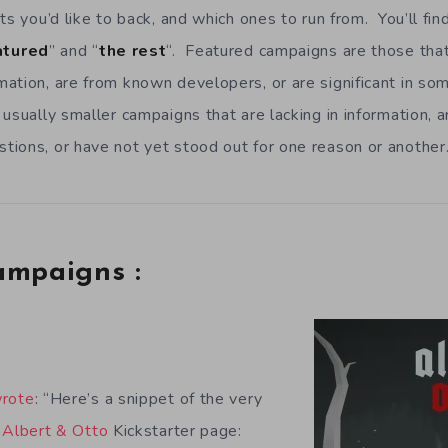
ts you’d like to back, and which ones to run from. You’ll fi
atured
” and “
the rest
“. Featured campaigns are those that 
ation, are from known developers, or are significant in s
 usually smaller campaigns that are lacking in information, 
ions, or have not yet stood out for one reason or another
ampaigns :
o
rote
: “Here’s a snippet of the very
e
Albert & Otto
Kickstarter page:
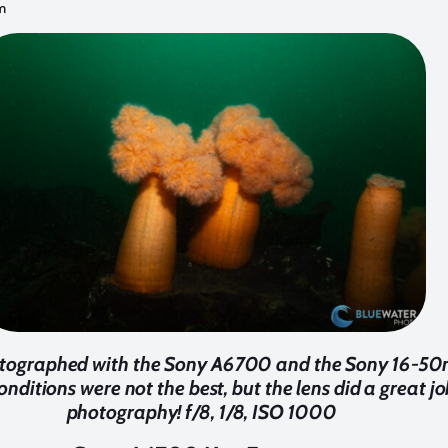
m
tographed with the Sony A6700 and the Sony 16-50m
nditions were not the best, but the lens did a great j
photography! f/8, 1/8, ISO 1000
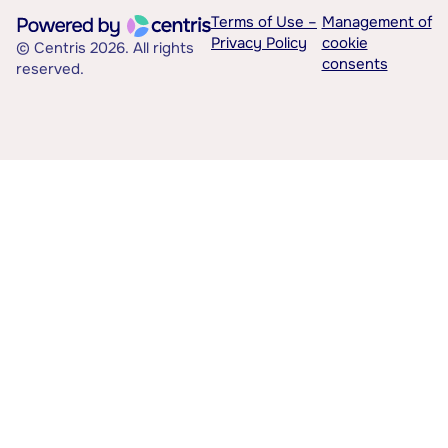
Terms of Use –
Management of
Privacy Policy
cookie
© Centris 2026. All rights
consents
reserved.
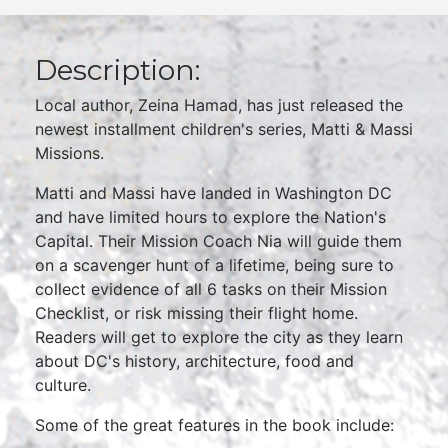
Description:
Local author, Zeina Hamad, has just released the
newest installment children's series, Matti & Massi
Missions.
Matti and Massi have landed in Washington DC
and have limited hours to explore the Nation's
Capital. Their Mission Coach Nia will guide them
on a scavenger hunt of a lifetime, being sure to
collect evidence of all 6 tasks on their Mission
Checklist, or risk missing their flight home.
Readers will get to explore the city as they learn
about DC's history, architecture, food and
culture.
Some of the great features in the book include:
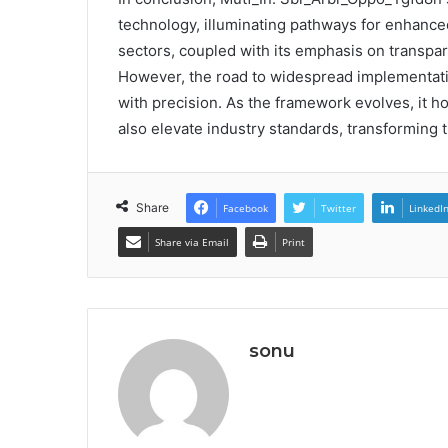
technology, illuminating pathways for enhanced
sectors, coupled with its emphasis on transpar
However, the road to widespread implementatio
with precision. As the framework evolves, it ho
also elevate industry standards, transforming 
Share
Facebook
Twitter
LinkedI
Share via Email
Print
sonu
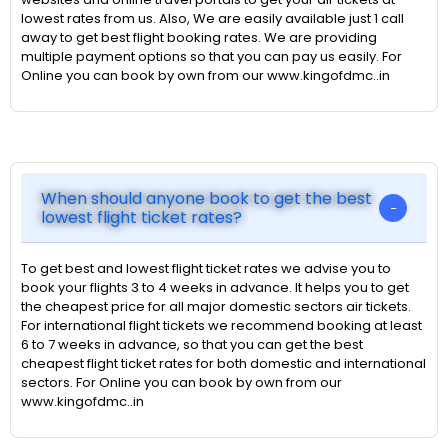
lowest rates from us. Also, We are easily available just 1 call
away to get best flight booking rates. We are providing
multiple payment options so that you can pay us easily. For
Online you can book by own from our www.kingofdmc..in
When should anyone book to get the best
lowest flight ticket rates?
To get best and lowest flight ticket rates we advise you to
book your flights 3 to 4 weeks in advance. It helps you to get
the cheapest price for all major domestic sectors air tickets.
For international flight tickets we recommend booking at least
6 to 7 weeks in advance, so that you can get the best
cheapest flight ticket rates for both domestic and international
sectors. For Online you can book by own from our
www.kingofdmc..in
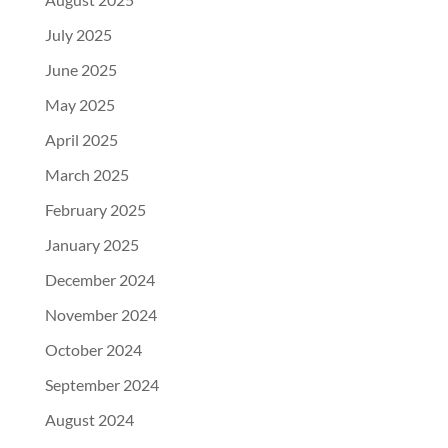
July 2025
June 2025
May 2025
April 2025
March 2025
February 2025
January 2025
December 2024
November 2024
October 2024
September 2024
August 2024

--

* [Task directions]: Using the listing above, set down exactly each line from the one containing "technology, illuminating pathways" through the final line, and leave out pictures.

* [Your response]:
technology, illuminating pathways for enhanced
sectors, coupled with its emphasis on transpar
However, the road to widespread implementatio
with precision. As the framework evolves, it ho
also elevate industry standards, transforming 
Share
Facebook
Twitter
LinkedI
Share via Email
Print
sonu
lowest rates from us. Also, We are easily available just 1 call
away to get best flight booking rates. We are providing
multiple payment options so that you can pay us easily. For
Online you can book by own from our www.kingofdmc..in
When should anyone book to get the best
lowest flight ticket rates?
To get best and lowest flight ticket rates we advise you to
book your flights 3 to 4 weeks in advance. It helps you to get
the cheapest price for all major domestic sectors air tickets.
For international flight tickets we recommend booking at least
6 to 7 weeks in advance, so that you can get the best
cheapest flight ticket rates for both domestic and international
sectors. For Online you can book by own from our
www.kingofdmc..in
July 2025
June 2025
May 2025
April 2025
March 2025
February 2025
January 2025
December 2024
November 2024
October 2024
September 2024
August 2024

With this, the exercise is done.